All new highways and highway expansions, rural and urban, increase total value of surrounding land. Urban and suburban highways increase land values even more in absolute dollars than do rural highways, with a few exceptions.
JohnDewey
Jun 20 2006 at 12:49pm
“That land owners were compensated is like arguing that there’s nothing wrong with nationalizing the restaurant industry and give food away free, if we compensate restuarant owners. “
I don’t think that’s a valid argument. Restaurants already possess their value as restaurants. Government would not add anything through nationalization.
Government did not nationalize any existing highways, at least not in my lifetime (55 years). Government paid market value for existing land, built highways on it, and increased the value of all other surrounding land. Furthermore, it did so:
– using vehicle drivers’ funds;
– at vehicle drivers’ request, through their elected officials;
– for the primarily benefit of those very same vehicle drivers.
The land has already been paid for by the vehicle drivers. Maintaining the highways is funded by fuel taxes plus other taxes on the general public – almost all of whom are vehicle drivers.

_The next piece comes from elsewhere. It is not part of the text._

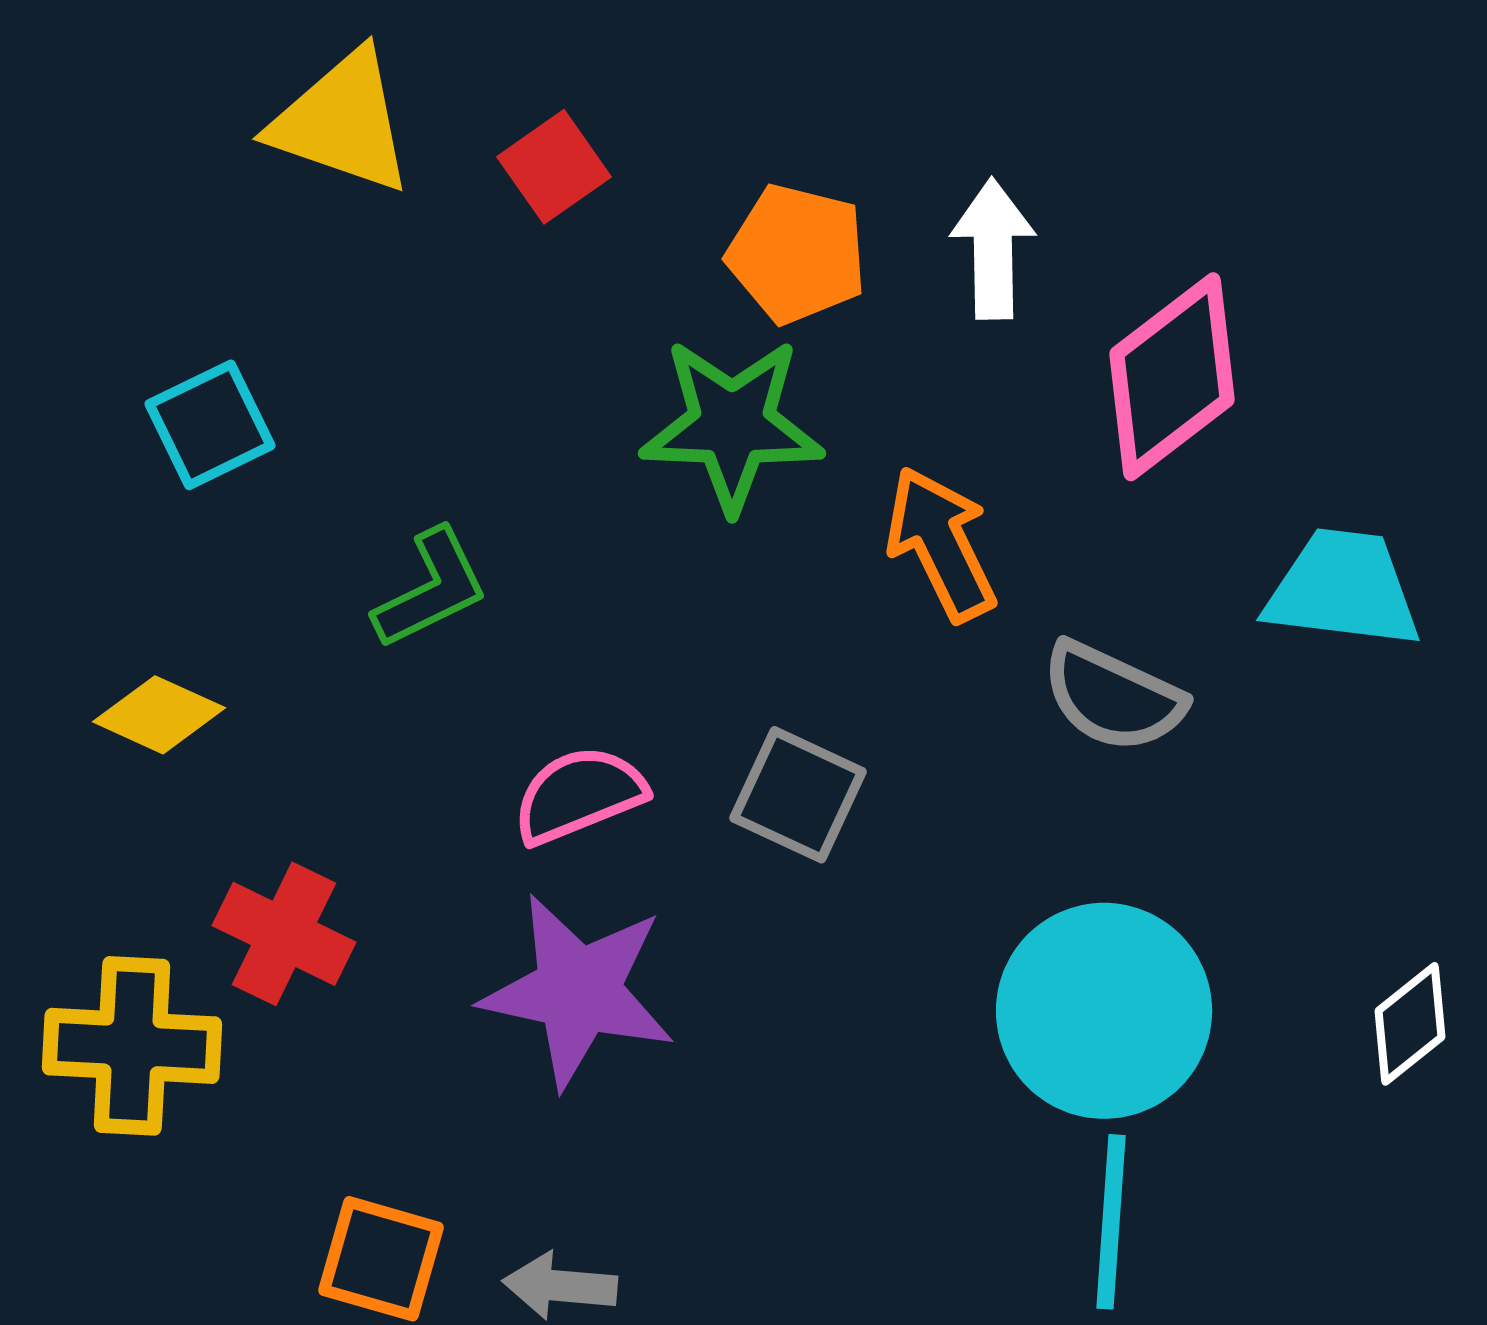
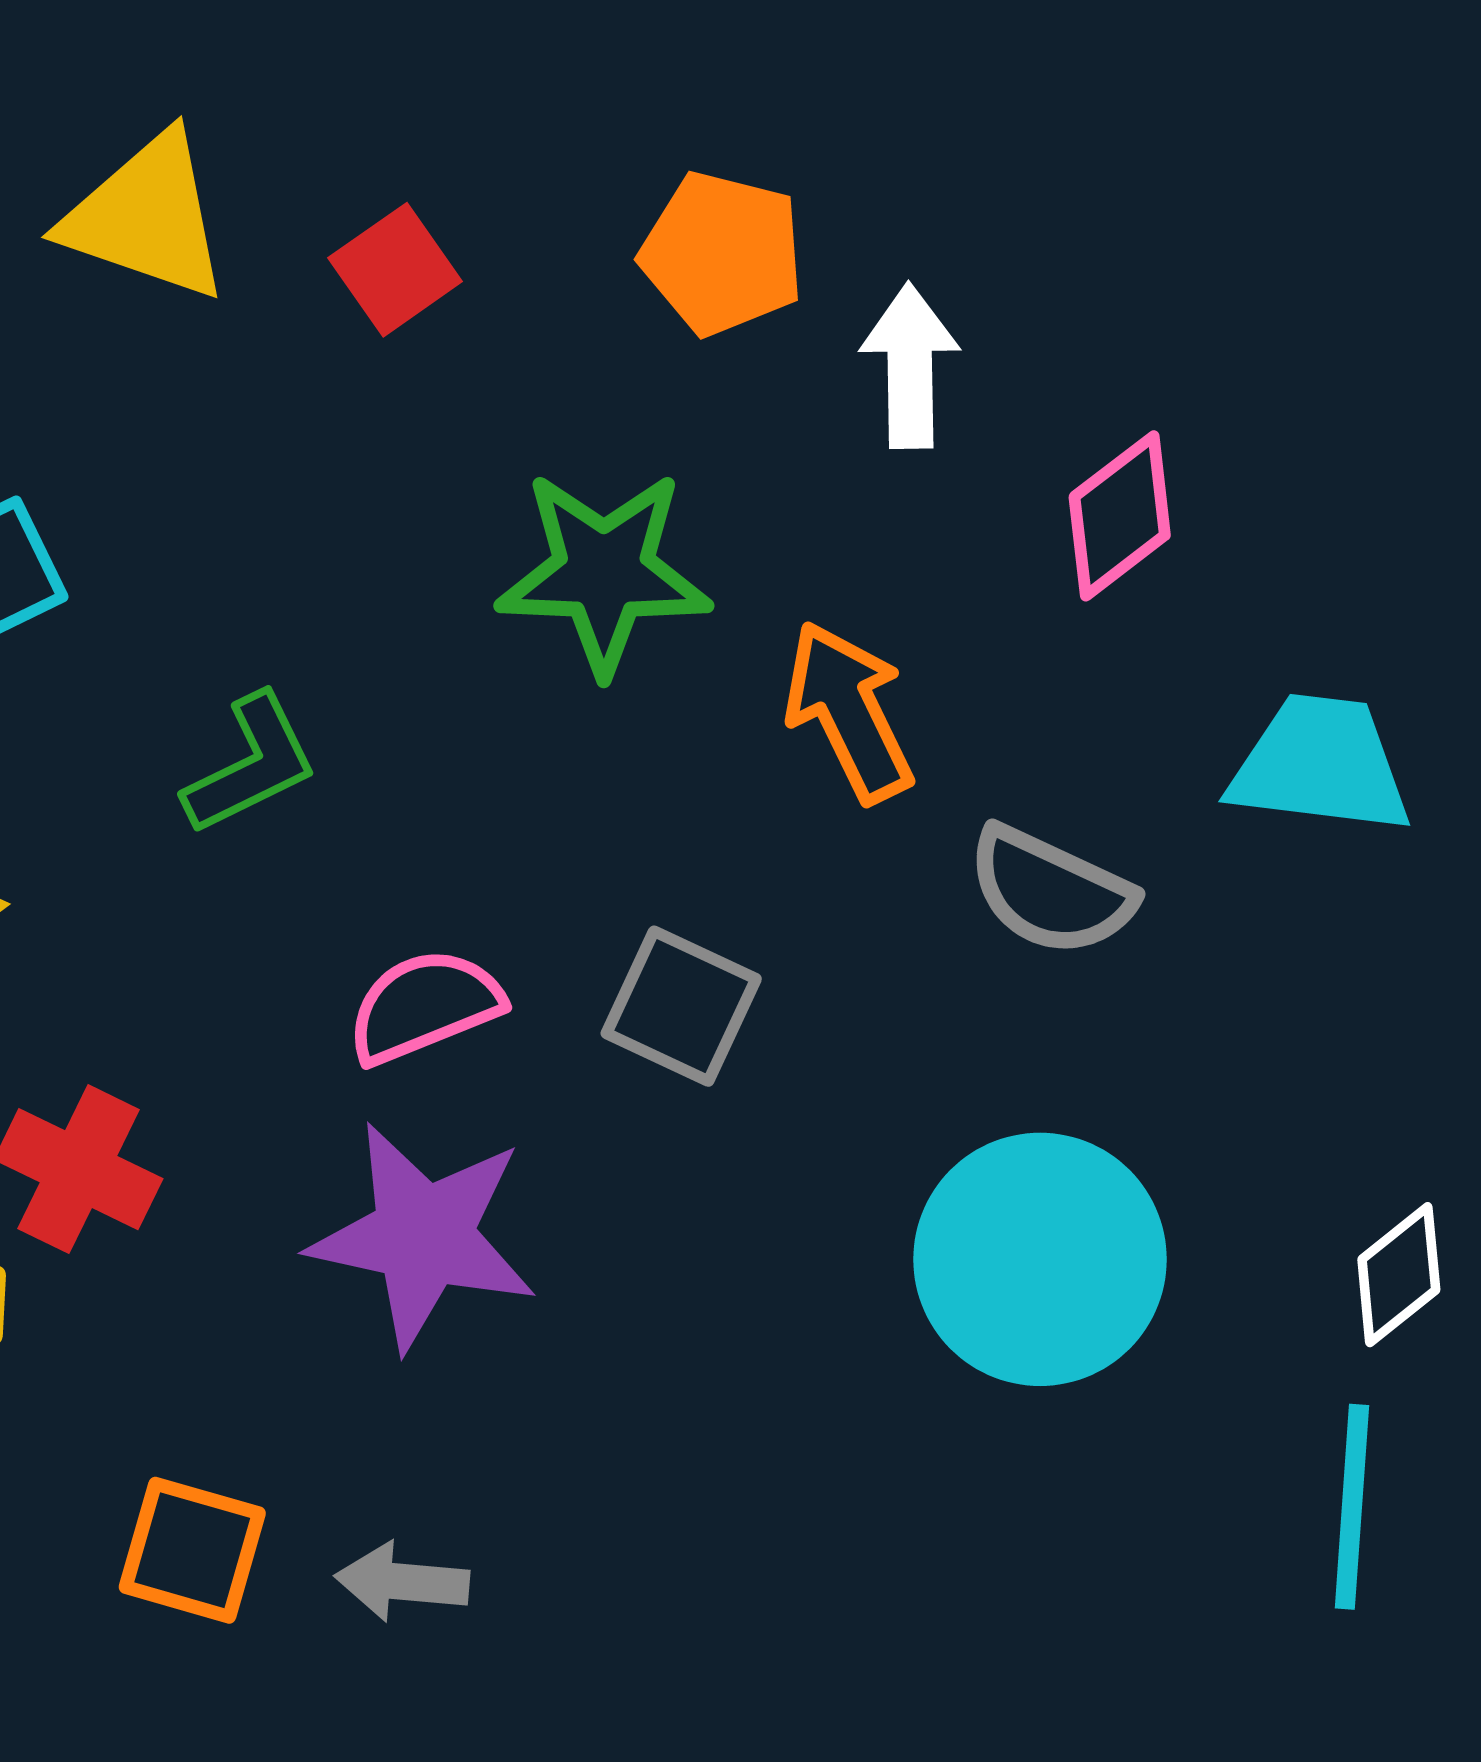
orange pentagon: (797, 254) -> (722, 253), moved
pink diamond: (1172, 377) -> (1120, 516), size x0.7
cyan line: (1111, 1222) -> (1352, 1507), moved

Why should government force vehicle drivers to pay again for land they’ve already purchased and they continue to maintain through their taxes?
JohnDewey
Jun 20 2006 at 12:51pm
“Government provision of free roads is like smoke-belching Soviet factories– it’s a socialist policy with large negative side-effects for society.”
What are the negative side effects of highways? Highways prevent congestion. Reduced congestion leads to less pollution, not more. Highways everywhere lead to faster commutes and faster transport of goods. Highways thus provide a higher quality of life and increased standard of living.
Highways are not free. Every vehicle owner pays for the highways every time he fills up at the pump.
The only free ride is being given to rail transit users. They steal from the highway fund to heavily subsidize ineffective light rail and commuter rail lines.
Those who favor mass transit should advocate bus rapid transit (BRT). Not only is it cost effective, but BRT shares at very low cost the same highways (and HOV lanes) that transit advocates criticize.